Hacer una lista puede ser el más burdo ejercicio antisocrático, pues Sócrates no sólo no las hacía sino que desdeñaba la escritura misma porque atenta contra la memoria. Yo hago listas contra el olvido. Sin ellas, algo faltará. Si voy de compras sin una lista que he completado a lo largo de muchos días, algo faltará en el guiso, en la mesa. Puedo volver a casa sin el artículo o producto por el que salí a la calle (me ha sucedido).

Pero las listas también cumplen otra función. Creo que es una manera de ordenar la vida y el mundo. Es decir,  son una forma de luchar contra el caos. Las listas ofrecen la promesa del consuelo de regular las acciones y los deberes. De ordenar las acciones a emprender, de cumplir con las tareas impuestas o necesarias en un día.

Cumplir con todas las acciones de una lista es mucho más complicado que hacerla, pero una vez realizada ofrece el consuelo de conocer qué debemos hacer.
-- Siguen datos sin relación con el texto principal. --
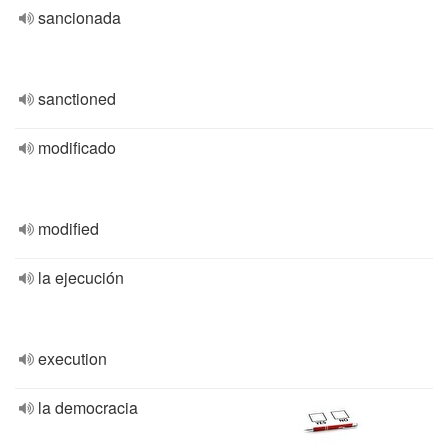
sancionada
sanctioned
modificado
modified
la ejecución
execution
la democracia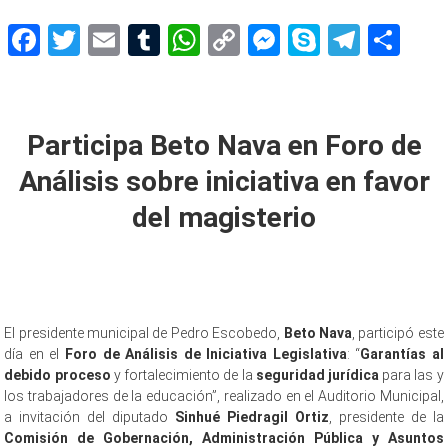
Facebook
Twitter
Email
Tumblr
WhatsApp
Copy
Messenger
Skype
Teleg
Sh
Link
Foro del
Participa Beto Nava en Foro de
Análisis sobre iniciativa en favor
del magisterio
El presidente municipal de Pedro Escobedo,
Beto Nava
, participó este
día en el
Foro de Análisis de Iniciativa Legislativa
: “
Garantías al
debido proceso
y fortalecimiento de la
seguridad jurídica
para las y
los trabajadores de la educación”, realizado en el Auditorio Municipal,
a invitación del diputado
Sinhué Piedragil Ortiz
, presidente de la
Comisión de Gobernación, Administración Pública y Asuntos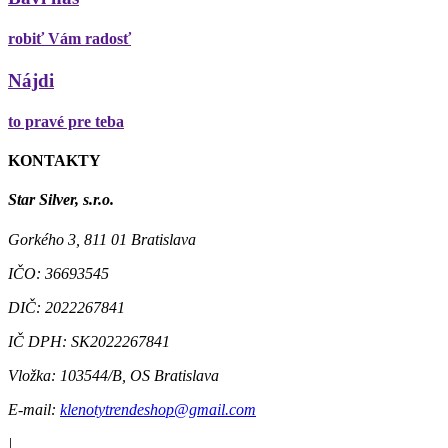
robiť Vám radosť
Nájdi
to pravé pre teba
KONTAKTY
Star Silver, s.r.o.
Gorkého 3, 811 01 Bratislava
IČO:
36693545
DIČ:
2022267841
IČ DPH:
SK2022267841
Vložka:
103544/B, OS Bratislava
E-mail:
klenotytrendeshop@gmail.com
|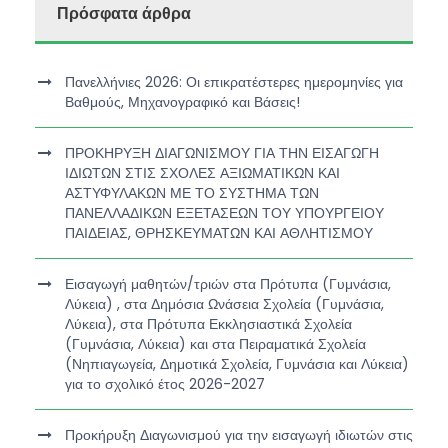
Πρόσφατα άρθρα
Πανελλήνιες 2026: Οι επικρατέστερες ημερομηνίες για
Βαθμούς, Μηχανογραφικό και Βάσεις!
ΠΡΟΚΗΡΥΞΗ ΔΙΑΓΩΝΙΣΜΟΥ ΓΙΑ ΤΗΝ ΕΙΣΑΓΩΓΗ
ΙΔΙΩΤΩΝ ΣΤΙΣ ΣΧΟΛΕΣ ΑΞΙΩΜΑΤΙΚΩΝ ΚΑΙ
ΑΣΤΥΦΥΛΑΚΩΝ ΜΕ ΤΟ ΣΥΣΤΗΜΑ ΤΩΝ
ΠΑΝΕΛΛΑΔΙΚΩΝ ΕΞΕΤΑΣΕΩΝ ΤΟΥ ΥΠΟΥΡΓΕΙΟΥ
ΠΑΙΔΕΙΑΣ, ΘΡΗΣΚΕΥΜΑΤΩΝ ΚΑΙ ΑΘΛΗΤΙΣΜΟΥ
Εισαγωγή μαθητών/τριών στα Πρότυπα (Γυμνάσια,
Λύκεια) , στα Δημόσια Ωνάσεια Σχολεία (Γυμνάσια,
Λύκεια), στα Πρότυπα Εκκλησιαστικά Σχολεία
(Γυμνάσια, Λύκεια) και στα Πειραματικά Σχολεία
(Νηπιαγωγεία, Δημοτικά Σχολεία, Γυμνάσια και Λύκεια)
για το σχολικό έτος 2026-2027
Προκήρυξη Διαγωνισμού για την εισαγωγή ιδιωτών στις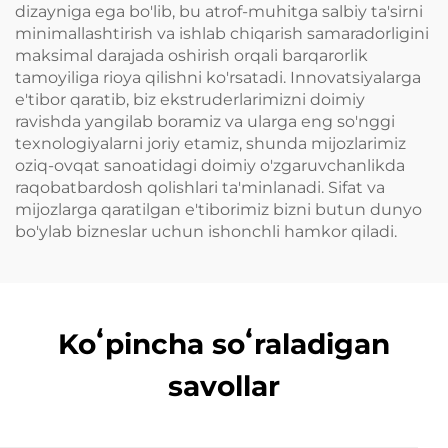
dizayniga ega bo'lib, bu atrof-muhitga salbiy ta'sirni
minimallashtirish va ishlab chiqarish samaradorligini
maksimal darajada oshirish orqali barqarorlik
tamoyiliga rioya qilishni ko'rsatadi. Innovatsiyalarga
e'tibor qaratib, biz ekstruderlarimizni doimiy
ravishda yangilab boramiz va ularga eng so'nggi
texnologiyalarni joriy etamiz, shunda mijozlarimiz
oziq-ovqat sanoatidagi doimiy o'zgaruvchanlikda
raqobatbardosh qolishlari ta'minlanadi. Sifat va
mijozlarga qaratilgan e'tiborimiz bizni butun dunyo
bo'ylab bizneslar uchun ishonchli hamkor qiladi.
Koʻpincha soʻraladigan
savollar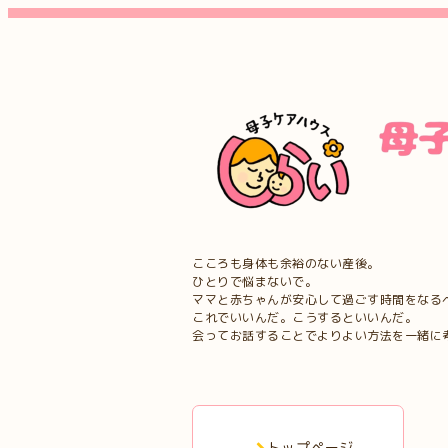
こころも身体も余裕のない産後。
ひとりで悩まないで。
ママと赤ちゃんが安心して過ごす時間をなる
これでいいんだ。こうするといいんだ。
会ってお話することでよりよい方法を一緒に
トップページ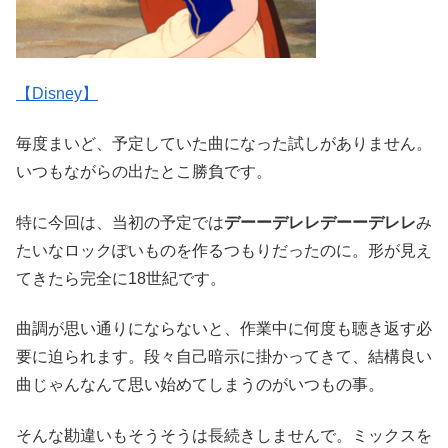
【Disney】
毎度まいど、予定していた曲になった試しがありません。
いつもながらの出たとこ勝負です。
特に今回は、当初の予定では
デーーデレレデーーデレレ
み
たいなロックぽいものを作るつもりだったのに。形が見え
てきたら完全に18世紀です。
曲調が思い通りにならないと、作業中に何度も聴き返す必
要に迫られます。段々自己暗示に掛かってきて、結構良い
曲じゃんなんて思い始めてしまうのがいつもの事。
そんな勘違いもそうそうは長続きしませんで。ミックスを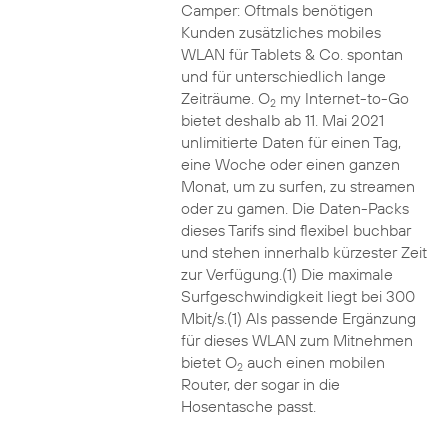
Camper: Oftmals benötigen
Kunden zusätzliches mobiles
WLAN für Tablets & Co. spontan
und für unterschiedlich lange
Zeiträume. O
my Internet-to-Go
2
bietet deshalb ab 11. Mai 2021
unlimitierte Daten für einen Tag,
eine Woche oder einen ganzen
Monat, um zu surfen, zu streamen
oder zu gamen. Die Daten-Packs
dieses Tarifs sind flexibel buchbar
und stehen innerhalb kürzester Zeit
zur Verfügung.(1) Die maximale
Surfgeschwindigkeit liegt bei 300
Mbit/s.(1) Als passende Ergänzung
für dieses WLAN zum Mitnehmen
bietet O
auch einen mobilen
2
Router, der sogar in die
Hosentasche passt.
Y la satisfacción infantil de tachar las palabras de la lista, o de ponerles una vistosa palomita al lado una vez ejecutada la acción, algo tiene de liberación y estímulo.

Yo hago listas de lo que debo hacer en el día (con frecuencia no cumplo con la meta propuesta), de las compras en el súper o la frutería, pero también de los libros por leer. Es un forma de lucha contra el tiempo y el olvido. Quisiera leer muchos más libros de los que podré disfrutar, y la lista, que hoy tiene ciento diecinueve títulos, es a la vez un consuelo y la evidencia del fracaso en mi intento de convertirme en un lector total.

Y no es que me limite a aspirar a leer ese número de libros, más bien son los que considero de lectura urgente y necesaria. Está claro que necesitaría años para cumplir con esa cifra que no deja de aumentar.

Esa lista es una guía, un camino y con frecuencia me descarrilo porque me distraigo con otras lecturas no planeadas por razones tan diversas que sería muy largo enumerar. Y no refiero a las lecturas obligadas por razones laborales, sino a los libros que deseo leer para mi alegría y placer, en el ejercicio de lo que Michel Crépu llamó con lucidez «el vicio impune».

Me parece que mi lista de libros por leer es a partes iguales un consuelo y una fuente de desasosiego (sin contar las relecturas). Me hace ilusión y me consuela pensar en tanta alegría y buenos libros por leer, y a la vez me inquieta y angustia que nunca cumpliré la meta. La lista se modifica, y será imposible agotarla. El día que no haya libros por leer, que no me entusiasmen, es una de las formas del fin.

Supongo que ante la incapacidad de leer todo lo que quiero tendré que ser más selectivo todavía, y una buena dosis de resignación me vendría bien. Si no puedo leer aquel libro, recuerda que leíste este otro, puedo decirme. En casa tengo (por fortuna, aunque también es una pena), más libro de los que podré leer. No hay remedio. Además, por alguna extraña razón, cada vez leo más despacio. 

Elias Canetti sabía que no volvería a frecuentar muchos de los libros de su biblioteca, pero los conservaba todos porque sabía que, en un momento inesperado, necesitaría alguno. No consultaría a muchos de ellos, pero no sabía cuál le sería indispensable, al menos necesario. Desde el librero nos acompañan, esa es su primera función.  

Y cuando pensaba que todo estaba en su sitio, y los libros en los estantes, encuentro una cita de Roberto Calasso que, como toda su obra, trastoca e ilumina lo que toca. Dice que es esencial, lo que equivale a necesario o urgente, comprar libros aunque no los leamos de inmediato. Pasarán años tal vez, pero llegará el momento en que sea necesario leer ese libro que aguardó el roce de nuestras manos y nuestra mirada por tantos años, y remata su lección con maestría absoluta: «Qué extraña sensación cuando se abre ese libro: la sospecha de haber anticipado, sin saberlo, la propia vida.»